Open pshipton opened 5 years ago
@Mesbah-Alam
Windows
JVMSHRC777W The softmx limit for shared cache usage is smaller than the minimum feasible value 3980759048 bytes.
08:16:49.391 0x1bd9a00 j9shr.1012 * ** ASSERTION FAILED ** at CompositeCache.cpp:6276: (((0 != _theca) && hasWriteMutex(currentThread) && (getTotalSize() >= softMaxBytes) && (softMaxBytes >= getUsedBytes())))
osx
JVMSHRC756W Failed to set group access permission on the shared cache file as requested by the 'groupAccess' sub-option.
JVMSHRC659E An error has occurred while opening shared memory
JVMSHRC336E Port layer error code = -393970
JVMSHRC337E Platform error message: shmget : Cannot allocate memory
JVMSHRC029E Not enough memory left on the system
JVMSHRC663I Error recovery: destroyed semaphore set with id=65622 associated with shared class cache.
Failed to set group access permission
sounds like a machine problem.
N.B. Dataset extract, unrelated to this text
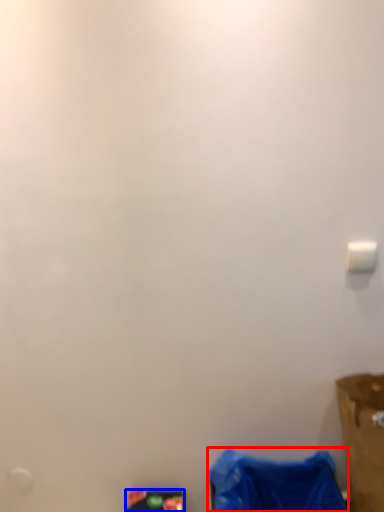 Question: Which object is further to the camera taking this photo, waste (highlighted by a red box) or waste (highlighted by a blue box)?

Choices:
 (A) waste
 (B) waste

Answer: (B) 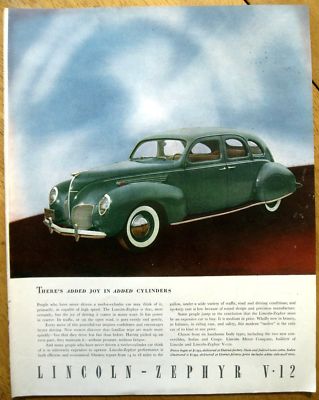 This screenshot has width=319, height=400. Identify the location of handle. (230, 165).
Not sure if this was occurring in the passing runs since there is no results file.
We are getting the assert again https://ci.eclipse.org/openj9/job/Test-extended.system-JDK8-win_x86-64_cmprssptrs/146/
JVMSHRC777W The softmx limit for shared cache usage is smaller than the minimum feasible value 3980759048 bytes.
10:57:18.897 0xf39a00 j9shr.1012 * ** ASSERTION FAILED ** at CompositeCache.cpp:6276: (((0 != _theca) && hasWriteMutex(currentThread) && (getTotalSize() >= softMaxBytes) && (softMaxBytes >= getUsedBytes())))
@hangshao0 please help figure this out.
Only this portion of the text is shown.